Verified Job On Employer Career Site
Job Summary:
Grafana Labs is a remote-first, open-source powerhouse known for its visualization tool used by millions globally. They are seeking a Senior Engineer to design and implement evaluation frameworks for Generative AI and Large Language Models, focusing on automated evaluation processes and metrics development.
Responsibilities:
• Design and implement robust evaluation frameworks for GenAI and LLM-based systems, including golden test sets, regression tracking, LLM-as-judge methods, and structured output verification.
• Develop tooling to enable automated, low-friction evaluation of model outputs, prompts, and agent behaviors.
• Define and refine metrics for both structure and semantics, ensuring alignment with realistic use cases and operational constraints.
• Lead the development of dataset management processes and guide teams across Grafana in best practices for GenAI evaluation.
Qualifications:
Required:
• Experience designing and implementing evaluation frameworks for AI/ML systems.

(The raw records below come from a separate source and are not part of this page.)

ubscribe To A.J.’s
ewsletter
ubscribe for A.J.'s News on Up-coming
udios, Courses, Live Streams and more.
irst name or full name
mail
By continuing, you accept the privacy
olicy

• Familiarity with prompt engineering, structured output evaluation, and context-window management in LLM systems.
• High autonomy to collaborate and translate team goals into clear, testable criteria supported by effective tooling.
Preferred:
• Experience working in environments with rapid iteration and experimental development.

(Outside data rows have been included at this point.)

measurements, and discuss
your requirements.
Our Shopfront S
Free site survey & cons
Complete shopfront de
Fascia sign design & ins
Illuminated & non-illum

• A pragmatic mindset that values reproducibility, developer experience, and thoughtful trade-offs when scaling GenAI systems.

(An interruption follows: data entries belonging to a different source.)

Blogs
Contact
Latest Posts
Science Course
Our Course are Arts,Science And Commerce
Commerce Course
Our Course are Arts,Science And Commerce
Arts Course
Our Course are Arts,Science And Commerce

• A passion for minimizing human toil and building AI systems that actively support engineers.
Company:
Grafana Labs is an open-source software platform built to support monitoring, visualization, and metric analytics. Founded in 2014, the company is headquartered in New York, New York, USA, with a team of 1001-5000 employees. The company is currently Late Stage. Grafana Labs has a track record of offering H1B sponsorships.